5. Op grond van artikel 42, eerste lid, van de Vw moet er binnen zes maanden op een asielaanvraag worden beslist. Gelet op wat hierboven is overwogen, vangt deze beslistermijn in het geval van eiser aan op 22 november 2023. De beslistermijn zou daarom op 22 mei 2024 eindigen. Verweerder heeft met de inwerkingtreding van de WBV 2022/22 [1] de beslistermijn met ingang van 27 september 2022 verlengd met negen maanden, waardoor deze voor eiser pas op 22 februari 2025 zal eindigen. Deze rechtbank en zittingsplaats heeft in haar uitspraken van 21 maart 2023 [2] geoordeeld dat verweerder voldoende aannemelijk heeft gemaakt dat op het moment van de inwerkingtreding van de WBV 2022/22 sprake was van een situatie, zoals bedoeld in artikel 42, vierde lid, aanhef en onder b, van de Vw. [3] De rechtbank ziet geen reden om in deze zaak van dit oordeel af te wijken. Deze verlenging is daarom rechtsgeldig. De beslistermijn zou daarom op 22 februari 2025 eindigen. Op grond van artikel 31 van de Procedurerichtlijn [4] mag de maximale termijn van 21 maanden na indiening van de asielaanvraag niet worden overschreden. De maximale beslistermijn eindigt daarom eerder, namelijk op 21 oktober 2023. Dat betekent dat op het moment van de ingebrekestelling de beslistermijn was verstreken. Daarom is het beroep van eiser tegen het uitblijven van een besluit op zijn aanvraag kennelijk gegrond.
6. De rechtbank ziet daarom aanleiding om verweerder op te dragen zo snel mogelijk op de asielaanvraag te beslissen, maar uiterlijk twee weken na de dag van verzending van deze uitspraak.
7. Bovendien is er aanleiding om een rechterlijke dwangsom op te leggen als verweerder niet binnen deze termijn beslist. Deze dwangsom bedraagt € 100 per dag met een maximum van € 15.000.
8. Nu het verzoek als kennelijk gegrond wordt toegewezen, veroordeelt de rechtbank verweerder in de door eiser gemaakte proceskosten.
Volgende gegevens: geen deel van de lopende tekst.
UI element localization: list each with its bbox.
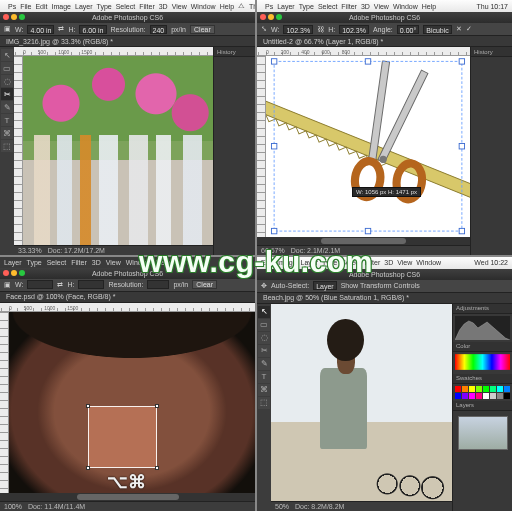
zoom-tool[interactable]: ⬚ bbox=[258, 397, 270, 409]
tools-panel[interactable]: ↖ ▭ ◌ ✂ ✎ T ⌘ ⬚ bbox=[0, 47, 14, 255]
zoom-level[interactable]: 66.67% bbox=[261, 247, 285, 254]
scroll-thumb[interactable] bbox=[77, 494, 179, 500]
brush-tool[interactable]: ✎ bbox=[258, 358, 270, 370]
document-tab[interactable]: Beach.jpg @ 50% (Blue Saturation 1, RGB/… bbox=[257, 293, 512, 304]
document-tab[interactable]: IMG_3216.jpg @ 33.3% (RGB/8) * bbox=[0, 36, 255, 47]
brush-tool[interactable]: ✎ bbox=[1, 101, 13, 113]
ruler-vertical[interactable] bbox=[257, 56, 266, 237]
crop-handle[interactable] bbox=[86, 466, 90, 470]
lasso-tool[interactable]: ◌ bbox=[258, 332, 270, 344]
panels-dock[interactable]: Adjustments Color bbox=[452, 304, 512, 512]
scrollbar-horizontal[interactable] bbox=[257, 237, 470, 245]
width-field[interactable]: 4.00 in bbox=[27, 25, 54, 34]
panel-adjustments-tab[interactable]: Adjustments bbox=[453, 304, 512, 314]
ruler-horizontal[interactable]: 0 500 1000 1500 bbox=[0, 303, 255, 312]
move-tool-icon[interactable]: ✥ bbox=[261, 282, 267, 290]
ruler-horizontal[interactable]: 0 200 400 600 800 bbox=[257, 47, 470, 56]
panel-layers-tab[interactable]: Layers bbox=[453, 401, 512, 411]
panels-dock[interactable]: History bbox=[213, 47, 255, 255]
height-field[interactable] bbox=[78, 280, 104, 289]
close-icon[interactable] bbox=[3, 270, 9, 276]
minimize-icon[interactable] bbox=[268, 14, 274, 20]
crop-marquee[interactable] bbox=[88, 406, 157, 468]
ps-menubar[interactable]: Layer Type Select Filter 3D View Window … bbox=[0, 257, 255, 268]
ps-menu-type[interactable]: Type bbox=[27, 259, 42, 266]
window-controls[interactable] bbox=[3, 14, 25, 20]
ps-menu-select[interactable]: Select bbox=[341, 259, 360, 266]
swatch[interactable] bbox=[490, 393, 496, 399]
swatch[interactable] bbox=[462, 393, 468, 399]
mac-menu-3d[interactable]: 3D bbox=[159, 3, 168, 10]
ps-menu-window[interactable]: Window bbox=[416, 259, 441, 266]
ps-app-label[interactable]: Ps bbox=[8, 3, 16, 10]
canvas[interactable]: W: 1056 px H: 1471 px bbox=[266, 56, 470, 237]
doc-info[interactable]: Doc: 17.2M/17.2M bbox=[48, 247, 105, 254]
clock[interactable]: Thu 10:17 bbox=[249, 3, 255, 10]
marquee-tool[interactable]: ▭ bbox=[258, 319, 270, 331]
auto-select-target[interactable]: Layer bbox=[313, 281, 337, 290]
mac-menu-view[interactable]: View bbox=[172, 3, 187, 10]
panel-history-body[interactable] bbox=[471, 57, 512, 255]
scrollbar-horizontal[interactable] bbox=[0, 493, 255, 501]
ps-menu-image[interactable]: Image bbox=[277, 259, 296, 266]
crop-tool[interactable]: ✂ bbox=[1, 88, 13, 100]
zoom-level[interactable]: 33.33% bbox=[18, 247, 42, 254]
mac-menu-type[interactable]: Type bbox=[97, 3, 112, 10]
ps-menu-3d[interactable]: 3D bbox=[92, 259, 101, 266]
ps-menu-view[interactable]: View bbox=[397, 259, 412, 266]
mac-menu-edit[interactable]: Edit bbox=[35, 3, 47, 10]
mac-menu-help[interactable]: Help bbox=[422, 3, 436, 10]
swap-icon[interactable]: ⇄ bbox=[58, 25, 64, 33]
clear-button[interactable]: Clear bbox=[190, 25, 215, 34]
app-titlebar[interactable]: Adobe Photoshop CS6 bbox=[0, 268, 255, 279]
swatches-grid[interactable] bbox=[455, 386, 510, 399]
mac-menu-layer[interactable]: Layer bbox=[277, 3, 295, 10]
crop-handle[interactable] bbox=[155, 466, 159, 470]
options-bar[interactable]: ▣ W: 4.00 in ⇄ H: 6.00 in Resolution: 24… bbox=[0, 23, 255, 36]
zoom-tool[interactable]: ⬚ bbox=[1, 140, 13, 152]
clock[interactable]: Wed 10:22 bbox=[474, 259, 508, 266]
ruler-vertical[interactable] bbox=[14, 56, 23, 245]
swatch[interactable] bbox=[490, 386, 496, 392]
minimize-icon[interactable] bbox=[11, 14, 17, 20]
ruler-vertical[interactable] bbox=[0, 312, 9, 494]
mac-menu-filter[interactable]: Filter bbox=[341, 3, 357, 10]
mac-menu-window[interactable]: Window bbox=[393, 3, 418, 10]
mac-menu-file[interactable]: File bbox=[20, 3, 31, 10]
panel-color-tab[interactable]: Color bbox=[453, 342, 512, 352]
mac-menu-3d[interactable]: 3D bbox=[361, 3, 370, 10]
panel-history-tab[interactable]: History bbox=[214, 47, 255, 57]
ps-menu-help[interactable]: Help bbox=[156, 259, 170, 266]
window-controls[interactable] bbox=[3, 270, 25, 276]
swap-icon[interactable]: ⇄ bbox=[57, 281, 63, 289]
mac-menu-select[interactable]: Select bbox=[116, 3, 135, 10]
swatch[interactable] bbox=[497, 393, 503, 399]
swatch[interactable] bbox=[504, 393, 510, 399]
ps-menu-filter[interactable]: Filter bbox=[71, 259, 87, 266]
layer-thumbnail[interactable] bbox=[458, 416, 508, 450]
swatch[interactable] bbox=[476, 386, 482, 392]
height-field[interactable]: 102.3% bbox=[339, 25, 369, 34]
canvas[interactable]: ⌥⌘ bbox=[9, 312, 255, 494]
app-titlebar[interactable]: Adobe Photoshop CS6 bbox=[257, 269, 512, 280]
link-icon[interactable]: ⛓ bbox=[317, 26, 324, 33]
wifi-icon[interactable]: ⧍ bbox=[238, 2, 245, 10]
clear-button[interactable]: Clear bbox=[192, 280, 217, 289]
cancel-icon[interactable]: ✕ bbox=[456, 25, 462, 33]
hand-tool[interactable]: ⌘ bbox=[1, 127, 13, 139]
height-field[interactable]: 6.00 in bbox=[79, 25, 106, 34]
canvas[interactable] bbox=[23, 56, 213, 245]
show-transform-label[interactable]: Show Transform Controls bbox=[341, 282, 420, 289]
tools-panel[interactable]: ↖ ▭ ◌ ✂ ✎ T ⌘ ⬚ bbox=[257, 304, 271, 512]
mac-menu-filter[interactable]: Filter bbox=[139, 3, 155, 10]
close-icon[interactable] bbox=[260, 14, 266, 20]
ps-menu-layer[interactable]: Layer bbox=[4, 259, 22, 266]
crop-handle[interactable] bbox=[86, 404, 90, 408]
ps-menu-select[interactable]: Select bbox=[47, 259, 66, 266]
mac-menu-layer[interactable]: Layer bbox=[75, 3, 93, 10]
swatch[interactable] bbox=[455, 386, 461, 392]
crop-icon[interactable]: ▣ bbox=[4, 281, 11, 289]
options-bar[interactable]: ✥ Auto-Select: Layer Show Transform Cont… bbox=[257, 280, 512, 293]
swatch[interactable] bbox=[483, 393, 489, 399]
layers-body[interactable] bbox=[453, 411, 512, 512]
Deze kosten stelt de rechtbank op grond van het Bpb [5] voor de door een derde beroepsmatig verleende rechtsbijstand vast op € 437,50 (1 punt voor het indienen van het beroepschrift met een waarde per punt van € 875 met een wegingsfactor 0,5). De rechtbank is van oordeel dat de wegingsfactor ‘licht’ van toepassing is aangezien het beroep alleen ziet op het niet tijdig nemen van een besluit.

Beslissing

De rechtbank:
  • verklaart het beroep gegrond;
  • draagt verweerder op binnen twee weken na de dag van verzending van deze uitspraak een besluit bekend te maken met inachtneming van deze uitspraak;
  • bepaalt dat verweerder aan eiser een dwangsom van € 100 verbeurt voor elke dag waarmee hij de hiervoor genoemde termijn overschrijdt, met een maximum van € 15.000;
  • veroordeelt verweerder in de proceskosten van eiser tot een bedrag van € 437,50.
Deze uitspraak is gedaan op 10 december 2024 door mr. M.L. Weerkamp, rechter, in aanwezigheid van mr. W. van Loon, griffier, en openbaar gemaakt door middel van een geanonimiseerde publicatie op
www.rechtspraak.nl.
Deze uitspraak is bekendgemaakt op:
Informatie over verzet
Als partijen het niet eens zijn met deze uitspraak, kunnen zij een verzetschrift sturen naar de rechtbank waarin zij uitleggen waarom zij het niet eens zijn met deze uitspraak. Het verzetschrift moet worden ingediend binnen zes weken na de dag waarop deze uitspraak is verzonden. Als partijen graag een zitting willen om het verzetschrift toe te lichten, moeten zij dit in het verzetschrift vermelden.

Voetnoten

1.Besluit van 21 september 2022, nummer WBV 2022/22, houdende wijziging van de Vreemdelingencirculaire 2000; gepubliceerd in Staatscourant 2022 nr. 25775; in werking getreden op 27 september 2022.
3.Vreemdelingenwet 2000.
4.Richtlijn 2013/32/EU.
5.Besluit proceskosten bestuursrecht.